第13話 羽柴ってもしかして……【九条side 】

 こ、これはいったい、どういう状況なんだ?


 目の前で起こっている事態が飲み込めずに、俺は混乱していた。


 会計をしていたら突然羽柴の悲鳴が聞こえてきて、行ってみたら羽柴がトイプードルと遊んでいる。

 遊んでいる……で、いいんだよな。羽柴、青い顔をしながら叫んでいるけど、これが羽柴なりの感激の仕方なんだしな。


 そしたらじゃれ合ってる二人に、今度はガレットまで乗っかって。そしたら羽柴はさらに悲鳴を上げて……待て待て、本当にテンション上がりすぎて叫んでるだけなのか?


 そんなことを考えていると、男性店員さんが声をかけてくる。


「あの子、君の友達だろ。早く助けないと、怖がってるじゃないか」

「あ、いえ。あれは別に怖がってる訳じゃなく、遊んでるだけで……」

「は? 何を言ってるんだ。あの子泣いてるじゃないか」

「えっ?」


 確かに泣いていた。


 まるで小さな子供のようにギャーギャー叫びながら、目に涙を浮かべていた。

 それはどう見ても楽しく遊んでいるというよりは、怖がってるように見える。

 けど待て。羽柴は『超』が付くくらいの犬好きだよな。なのに何で怖がっているんだ?


 困惑して動けずにいる俺をよそに、店員さんがトイプードルとガレットを引き剥がす。

 トイプードルは飼い主の女性に返されて、女性は「どうもすみません」と頭を下げている。

 そしてガレットは俺の元へと連れてこられて、リードを握らされた。

 そして。


「お客様。彼女さん、犬が苦手なら、アナタがしっかりしておかないと」

「は、はい。すみません……」


 返事をしながら、混乱していた頭の中を整理する。

 今店員さん、何て言った? 彼女って、別に俺達はまだ付き合ってるわけじゃ……って、違う違う。

 問題なのはそこじゃなくて。


「は、羽柴、大丈夫か?」


 俺は床に倒れていた羽柴に駆け寄ると、手を引いて起き上がらせる。

 羽柴は涙で顔を濡らしながら「うん」と弱々しい声で答えたけど、嗚咽を漏らしていて、見ていて胸が痛む。

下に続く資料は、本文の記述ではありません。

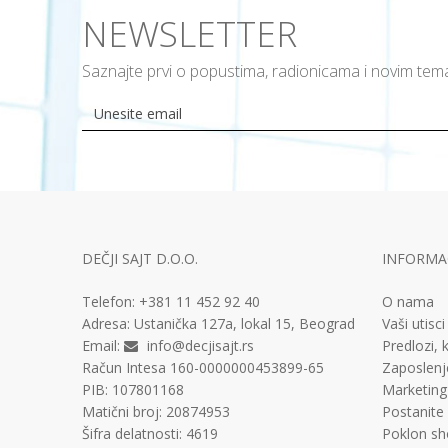
NEWSLETTER
Saznajte prvi o popustima, radionicama i novim te
DEČJI SAJT D.O.O.
INFORMAC
Telefon:
+381 11
452 92 40
O nama
Adresa:
Ustanička 127a, lokal 15, Beograd
Vaši utisci
Email:
info@decjisajt.rs
Predlozi, k
Račun
Intesa 160-0000000453899-65
Zaposlenj
PIB:
107801168
Marketing
Matični broj:
20874953
Postanite
Šifra delatnosti:
4619
Poklon sh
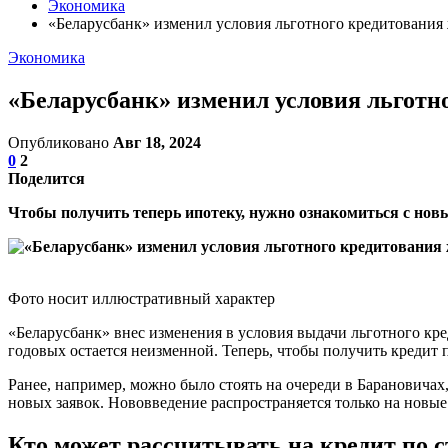
Экономика
«Беларусбанк» изменил условия льготного кредитования 
Экономика
«Беларусбанк» изменил условия льготн
Опубликовано
Авг 18, 2024
0
2
Поделится
Чтобы получить теперь ипотеку, нужно ознакомиться с но
Фото носит иллюстративный характер
«Беларусбанк» внес изменения в условия выдачи льготного кре
годовых остается неизменной. Теперь, чтобы получить кредит 
Ранее, например, можно было стоять на очереди в Барановичах
новых заявок. Нововведение распространяется только на новые 
Кто может рассчитывать на кредит по с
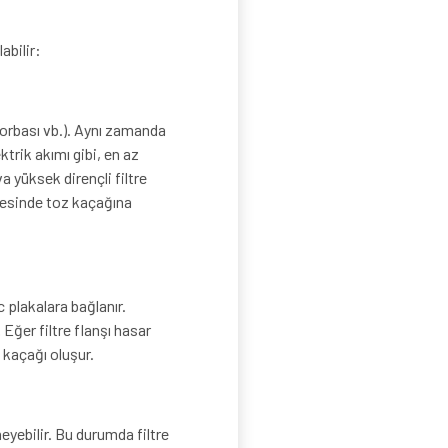
abilir:
 torbası vb.). Aynı zamanda
ktrik akımı gibi, en az
a yüksek dirençli filtre
itesinde toz kaçağına
c plakalara bağlanır.
 Eğer filtre flanşı hasar
 kaçağı oluşur.
sneyebilir. Bu durumda filtre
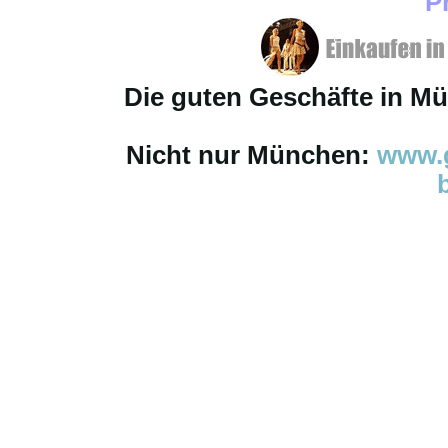
P
Die guten Geschäfte in M
Nicht nur München:
www.g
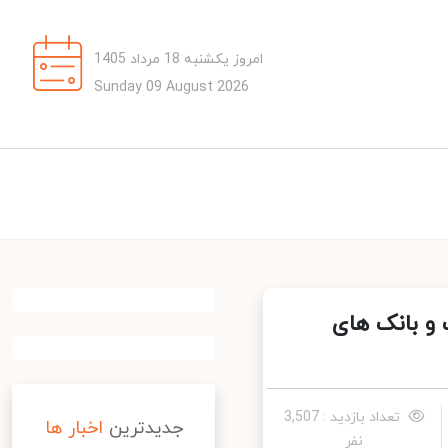
امروز یکشنبه 18 مرداد 1405
Sunday 09 August 2026
 بانک‌ های
تعداد بازدید : 3,507
جدیدترین
اخبار ها
نفر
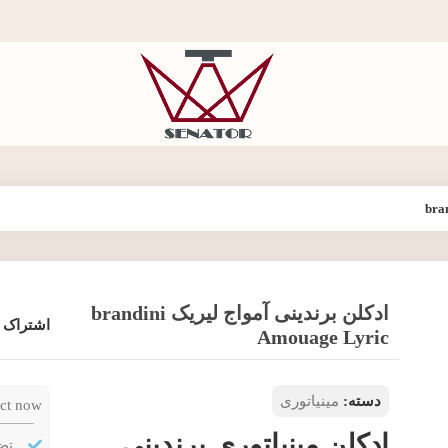
ادکلن برندینی آمواج لیریک brandini
اشتراک 
Amouage Lyric
دسته:
مینیاتوری
ct now!
ادکلن مینیاتوری برندینی
تض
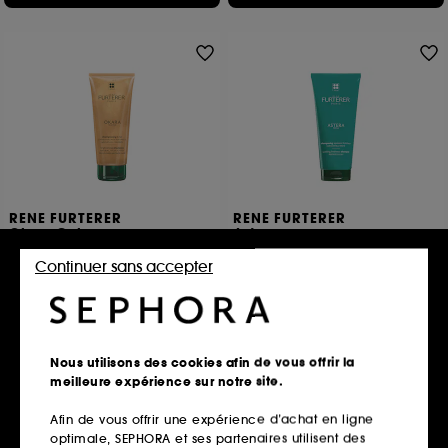
RENE FURTERER
RENE FURTERER
Okara Color
Astera
Shampooing Eclat
Shampooing apaisant fraîcheur
Continuer sans accepter
20
1
16,00€
16,00€
8,00€
/
100ml
8,00€
/
100ml
Nous utilisons des cookies afin de vous offrir la
Ajouter au panier
Ajouter au panier
meilleure expérience sur notre site.
Afin de vous offrir une expérience d’achat en ligne
optimale, SEPHORA et ses partenaires utilisent des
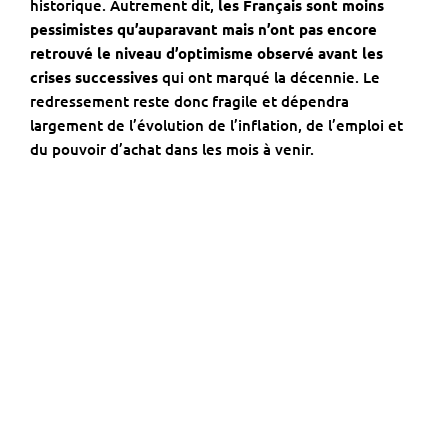
historique. Autrement dit,
les Français sont moins
pessimistes qu’auparavant mais n’ont pas encore
retrouvé le niveau d’optimisme observé avant les
crises successives
qui ont marqué la décennie. Le
redressement reste donc fragile et dépendra
largement de l’évolution de l’inflation, de l’emploi et
du pouvoir d’achat dans les mois à venir.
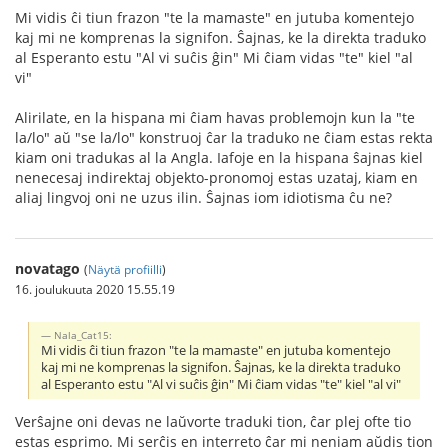
Mi vidis ĉi tiun frazon "te la mamaste" en jutuba komentejo
kaj mi ne komprenas la signifon. Ŝajnas, ke la direkta traduko
al Esperanto estu "Al vi suĉis ĝin" Mi ĉiam vidas "te" kiel "al
vi"
Alirilate, en la hispana mi ĉiam havas problemojn kun la "te
la/lo" aŭ "se la/lo" konstruoj ĉar la traduko ne ĉiam estas rekta
kiam oni tradukas al la Angla. Iafoje en la hispana ŝajnas kiel
nenecesaj indirektaj objekto-pronomoj estas uzataj, kiam en
aliaj lingvoj oni ne uzus ilin. Ŝajnas iom idiotisma ĉu ne?
novatago
(
Näytä profiilli
)
16. joulukuuta 2020 15.55.19
Nala_Cat15:
Mi vidis ĉi tiun frazon "te la mamaste" en jutuba komentejo
kaj mi ne komprenas la signifon. Ŝajnas, ke la direkta traduko
al Esperanto estu "Al vi suĉis ĝin" Mi ĉiam vidas "te" kiel "al vi"
Verŝajne oni devas ne laŭvorte traduki tion, ĉar plej ofte tio
estas esprimo. Mi serĉis en interreto ĉar mi neniam aŭdis tion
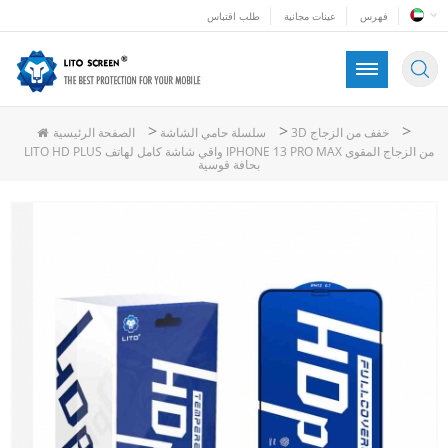
فهرس
عينات مجانية
طلب اقتباس
>
>
>
3D خفف من الزجاج
سلسلة حامي الشاشة
الصفحة الرئيسية
LITO HD PLUS واقي شاشة كامل لهاتف IPHONE 13 PRO MAX من الزجاج المقوى
بحافة قوسية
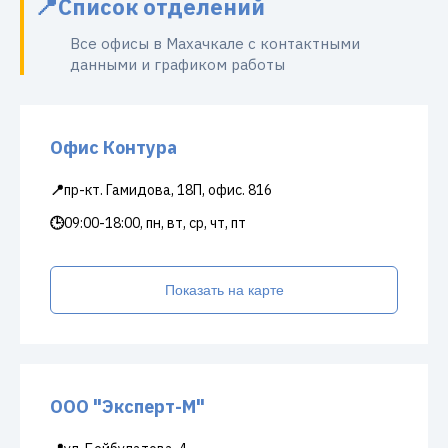
Список отделений
Все офисы в Махачкале с контактными
данными и графиком работы
Офис Контура
📍
пр-кт. Гамидова, 18П, офис. 816
🕒
09:00-18:00, пн, вт, ср, чт, пт
Показать на карте
ООО "Эксперт-М"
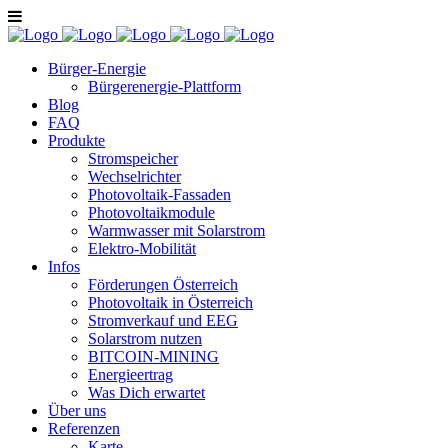
Bürger-Energie
Bürgerenergie-Plattform
Blog
FAQ
Produkte
Stromspeicher
Wechselrichter
Photovoltaik-Fassaden
Photovoltaikmodule
Warmwasser mit Solarstrom
Elektro-Mobilität
Infos
Förderungen Österreich
Photovoltaik in Österreich
Stromverkauf und EEG
Solarstrom nutzen
BITCOIN-MINING
Energieertrag
Was Dich erwartet
Über uns
Referenzen
Karte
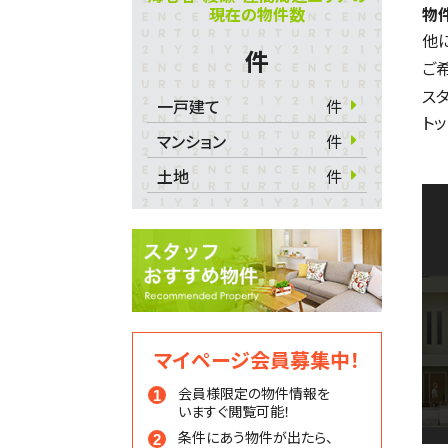
現在の物件数
物
他
件
ご
ス
一戸建て
件
ト
マンション
件
土地
件
マイページ会員募集中！
会員様限定の物件情報を
いますぐ閲覧可能！
条件にあう物件が出たら、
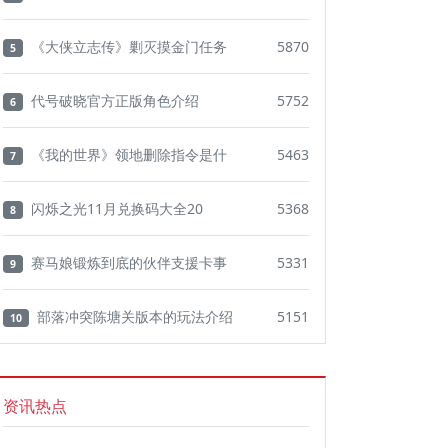
《大侠立志传》剿灭摸金门任务
5870
5
代号破晓官方正版角色介绍
5752
6
《我的世界》领地删除指令是什
5463
7
闪烁之光11月兑换码大全20
5368
8
赛马娘锻炼到底的伙伴支援卡事
5331
9
部落冲突陈塘关版本的玩法介绍
5151
10
资讯热点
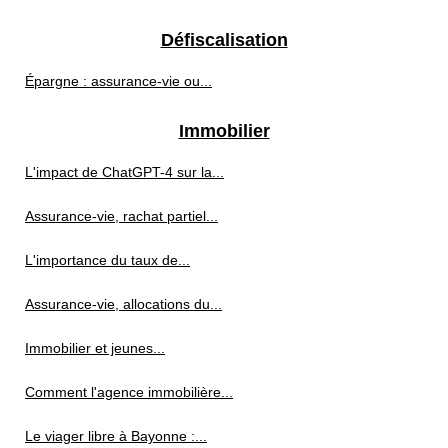
Défiscalisation
Épargne : assurance-vie ou...
Immobilier
L'impact de ChatGPT-4 sur la...
Assurance-vie, rachat partiel...
L'importance du taux de...
Assurance-vie, allocations du...
Immobilier et jeunes...
Comment l'agence immobilière...
Le viager libre à Bayonne :...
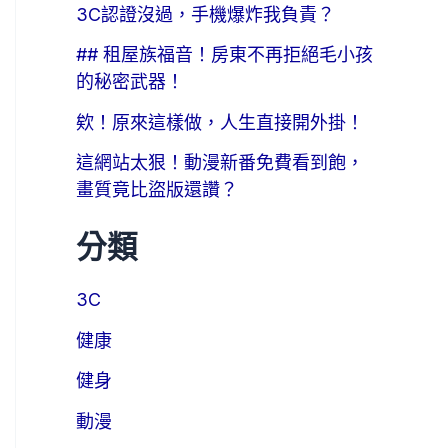
3C認證沒過，手機爆炸我負責？
## 租屋族福音！房東不再拒絕毛小孩
的秘密武器！
欸！原來這樣做，人生直接開外掛！
這網站太狠！動漫新番免費看到飽，
畫質竟比盜版還讚？
分類
3C
健康
健身
動漫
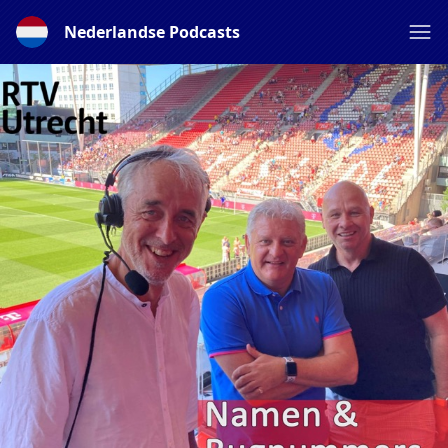
Nederlandse Podcasts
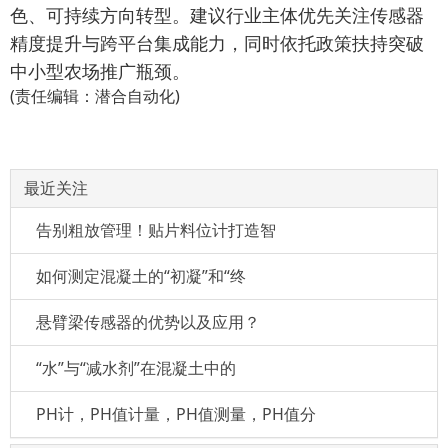
色、可持续方向转型。建议行业主体优先关注传感器
精度提升与跨平台集成能力，同时依托政策扶持突破
中小型农场推广瓶颈。
(责任编辑：潜合自动化)
最近关注
告别粗放管理！贴片料位计打造智
如何测定混凝土的“初凝”和“终
悬臂梁传感器的优势以及应用？
“水”与“减水剂”在混凝土中的
PH计，PH值计量，PH值测量，PH值分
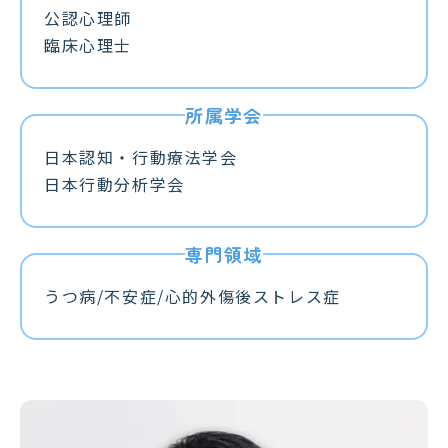
公認心理師
臨床心理士
日本認知・行動療法学会
日本行動分析学会
うつ病/不安症/心的外傷後ストレス症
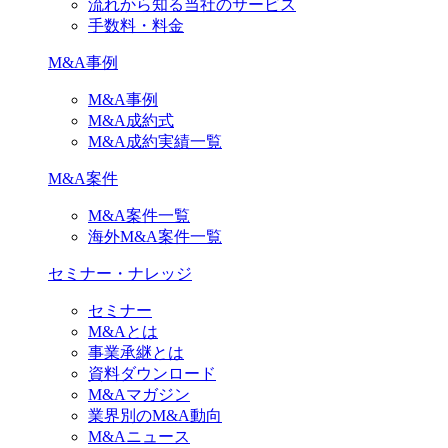
流れから知る当社のサービス
手数料・料金
M&A事例
M&A事例
M&A成約式
M&A成約実績一覧
M&A案件
M&A案件一覧
海外M&A案件一覧
セミナー・ナレッジ
セミナー
M&Aとは
事業承継とは
資料ダウンロード
M&Aマガジン
業界別のM&A動向
M&Aニュース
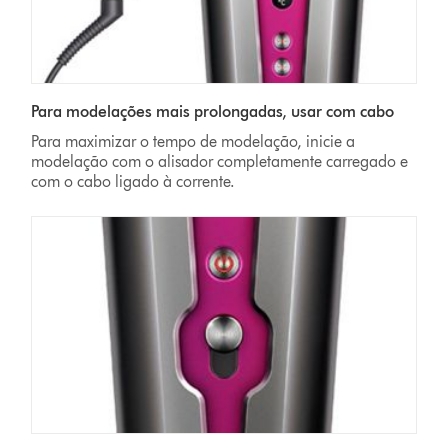
Para modelações mais prolongadas, usar com cabo
Para maximizar o tempo de modelação, inicie a
modelação com o alisador completamente carregado e
com o cabo ligado à corrente.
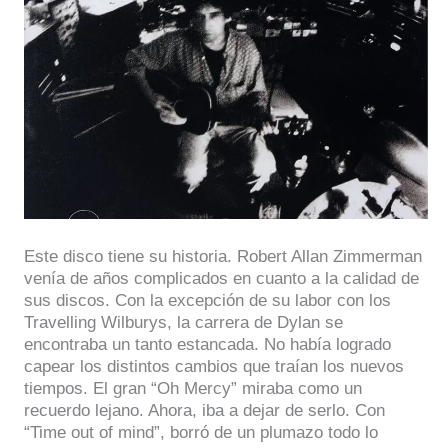
Este disco tiene su historia. Robert Allan Zimmerman
venía de años complicados en cuanto a la calidad de
sus discos. Con la excepción de su labor con los
Travelling Wilburys, la carrera de Dylan se
encontraba un tanto estancada. No había logrado
capear los distintos cambios que traían los nuevos
tiempos. El gran “Oh Mercy” miraba como un
recuerdo lejano. Ahora, iba a dejar de serlo. Con
“Time out of mind”, borró de un plumazo todo lo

 そしてその姿に、さっきの店員さんの言葉がよみがえった。

 まさかとは思うけど、羽柴って……。


「な、なあ羽柴」

「ひっく……な、なに?」

「ひょっとして羽柴って、犬が苦手なのか?」

「──っ! ちっ、違……」


 羽柴は何か言おうとしたその時。


「ワオーン!」

「きゃーっ!?」


 大人しくさせていたガレットが、突然羽柴にくっついてモフモフし始める。

 あ、これは俺が落ち込んだり悩んでたりした時、ガレットがよくやってくれる癒し行動だ。

 モフモフされると気持ちよくて、ザワザワしてた心が落ち着いてくるんだよなー。


 って、待て! それは俺が犬好きだからだ!

 信じられないけど、もしも本当に羽柴が犬が苦手だとしたら。

 ガレットは羽柴を落ち着かせようとしているのかもしれないけど、犬が苦手なやつにこんなことをしたら……。


「も……もうだめ……」 


 ガレットにモフモフされていた羽柴だったけど、まるで糸が切れた人形のように力を失って、再び床に倒れた。


「羽柴ぁ──っ!?」

「ワオォォォォンッ!?」


 気絶した羽柴を前に、俺とガレットは絶叫を響かせるのだった。